When estrogen’s growth signals are strong—and progesterone’s “calming” effect is weaker than expected (often described as progesterone resistance)—the endometrium can behave in a more persistently inflamed, reactive way. This hormone–inflammation pattern is especially relevant in estrogen-dependent conditions like adenomyosis and endometriosis, where tissue similar to the endometrium can contribute to ongoing symptoms. If you’re trying to make sense of heavy bleeding, severe cramping, or cycle-linked pelvic pain, our team can help you connect the hormonal biology to what you’re feeling and review next steps for diagnosis and treatment.
What does advanced adenomyosis mean?
“Advanced adenomyosis” usually means the adenomyosis is more extensive within the uterine muscle—often involving a larger area (diffuse disease), deeper penetration into the myometrium, and/or more pronounced changes like uterine enlargement and tenderness. It’s not the same as “advanced endometriosis,” because adenomyosis doesn’t spread outside the uterus; “advanced” is more about how much of the uterine wall appears affected and how significantly it’s impacting symptoms.
Because adenomyosis doesn’t have a single universally accepted staging system, different clinicians and radiology reports may use “advanced” to summarize imaging features (ultrasound or MRI) and the overall clinical picture—such as heavy bleeding, severe period pain, pelvic pressure, or fertility challenges. In our practice, we focus less on the label and more on what your imaging suggests (diffuse vs focal/adenomyoma, junctional zone changes, uterine size) and what your goals are (pain control, bleeding control, fertility preservation, or definitive treatment). If you’ve been told you have “advanced adenomyosis,” our team can help you interpret what that means in your specific case and map out next steps.

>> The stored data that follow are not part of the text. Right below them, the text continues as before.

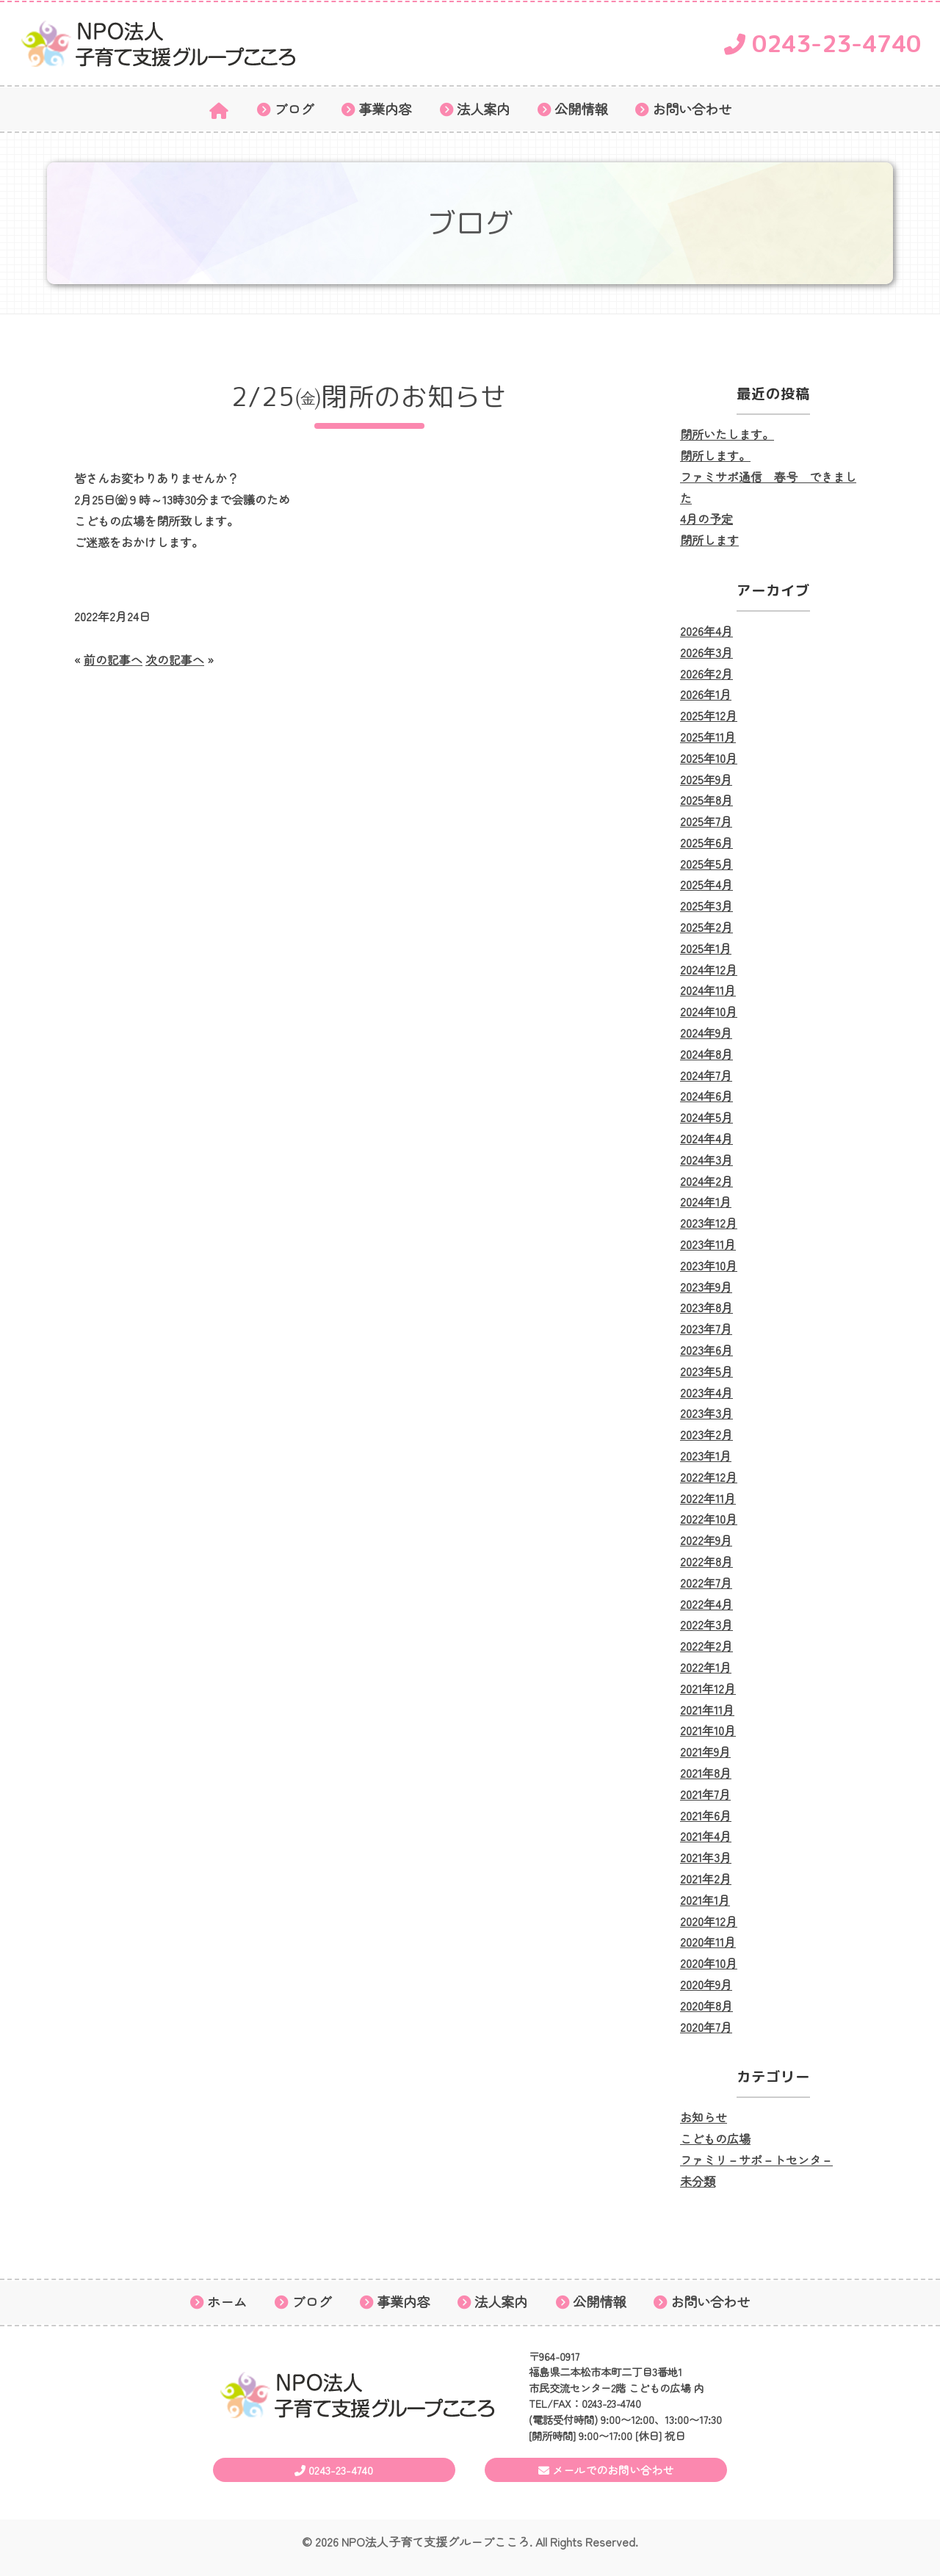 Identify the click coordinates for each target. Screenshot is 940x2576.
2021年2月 (705, 1878)
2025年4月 (706, 884)
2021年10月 (708, 1730)
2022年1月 (705, 1667)
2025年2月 (706, 927)
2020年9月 (706, 1984)
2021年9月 (705, 1751)
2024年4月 (706, 1138)
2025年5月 (706, 863)
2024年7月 (706, 1075)
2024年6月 (706, 1095)
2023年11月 (708, 1244)
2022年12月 (708, 1477)
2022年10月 (708, 1518)
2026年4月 (706, 631)
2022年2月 (706, 1645)
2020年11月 (708, 1941)
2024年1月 (705, 1201)
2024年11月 (708, 990)
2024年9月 (706, 1032)
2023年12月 (708, 1222)
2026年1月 (705, 694)
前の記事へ (113, 659)
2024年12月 (708, 969)
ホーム (227, 2301)
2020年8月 (706, 2005)
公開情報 (580, 109)
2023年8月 (706, 1307)
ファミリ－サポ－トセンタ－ (756, 2159)
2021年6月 (705, 1815)
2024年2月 (706, 1181)
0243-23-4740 (822, 43)
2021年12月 (708, 1688)
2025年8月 (706, 799)
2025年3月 (706, 905)
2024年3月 (706, 1159)
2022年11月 (708, 1498)
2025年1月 (705, 948)
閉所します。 (715, 455)
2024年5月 (706, 1117)
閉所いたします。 (727, 434)
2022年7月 (706, 1582)
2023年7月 (706, 1328)
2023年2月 (706, 1434)
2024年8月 (706, 1054)
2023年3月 (706, 1413)
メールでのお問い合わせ (605, 2470)
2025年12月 (708, 715)
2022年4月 (706, 1604)
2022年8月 (706, 1561)
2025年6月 (706, 842)
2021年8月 (705, 1772)
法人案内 (483, 109)
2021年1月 (705, 1900)
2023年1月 (705, 1455)
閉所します (709, 540)
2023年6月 (706, 1349)
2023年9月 (706, 1286)
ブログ (294, 109)
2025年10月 (708, 758)
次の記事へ (174, 659)
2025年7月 (706, 821)
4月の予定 (706, 518)
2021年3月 (705, 1857)
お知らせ (703, 2117)
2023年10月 (708, 1265)
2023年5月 (706, 1371)
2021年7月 (705, 1794)
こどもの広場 (715, 2138)
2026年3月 (706, 652)
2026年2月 (706, 673)
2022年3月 (706, 1624)
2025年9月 (706, 779)
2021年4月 (705, 1836)
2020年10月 (708, 1963)
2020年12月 (708, 1921)
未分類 (697, 2181)
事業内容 (384, 109)
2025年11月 (708, 736)
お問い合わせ (691, 109)
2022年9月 (706, 1540)
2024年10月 (708, 1011)
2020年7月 (706, 2027)
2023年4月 (706, 1392)
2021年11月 (707, 1709)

What does a frozen uterus mean with endometriosis?
A “frozen uterus” isn’t a separate diagnosis—it’s a descriptive term surgeons use when the uterus is essentially stuck in place because endometriosis-related inflammation has caused dense scarring (adhesions). Instead of the uterus moving freely, it may be tethered to nearby structures like the bowel, bladder, ovaries, or pelvic sidewall, sometimes pulling the uterus into an abnormal position and making pelvic anatomy hard to distinguish.
This finding often suggests more advanced disease, such as deep infiltrating endometriosis and/or significant adhesions from prior inflammation or surgery, and it can help explain symptoms like deep pelvic pain, painful sex, bowel or bladder symptoms, or pain that doesn’t match what a routine exam shows. In these cases, surgery is less about “burning spots” and more about carefully restoring normal anatomy—freeing organs, protecting ureters and bowel, and removing endometriosis at its roots. If you’ve been told your uterus is “frozen,” our team can help you understand what that implies for imaging, surgical planning, and which adjacent organs may need to be evaluated as part of a complete excision strategy.